(Task brief)
All lines of the listing below are to be printed again exactly.

◇ ◇ ◇ ◇

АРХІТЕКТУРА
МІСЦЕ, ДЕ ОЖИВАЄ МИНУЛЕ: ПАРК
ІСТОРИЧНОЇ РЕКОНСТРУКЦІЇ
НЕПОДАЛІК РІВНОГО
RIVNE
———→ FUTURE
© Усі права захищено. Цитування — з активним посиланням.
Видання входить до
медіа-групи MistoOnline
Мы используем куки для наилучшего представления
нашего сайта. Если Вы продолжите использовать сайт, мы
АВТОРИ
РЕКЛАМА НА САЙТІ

◇ ◇ ◇ ◇

(Task solution)
АРХІТЕКТУРА
МІСЦЕ, ДЕ ОЖИВАЄ МИНУЛЕ: ПАРК
ІСТОРИЧНОЇ РЕКОНСТРУКЦІЇ
НЕПОДАЛІК РІВНОГО
RIVNE
———→ FUTURE
© Усі права захищено. Цитування — з активним посиланням.
Видання входить до
медіа-групи MistoOnline
Мы используем куки для наилучшего представления
нашего сайта. Если Вы продолжите использовать сайт, мы
АВТОРИ
РЕКЛАМА НА САЙТІ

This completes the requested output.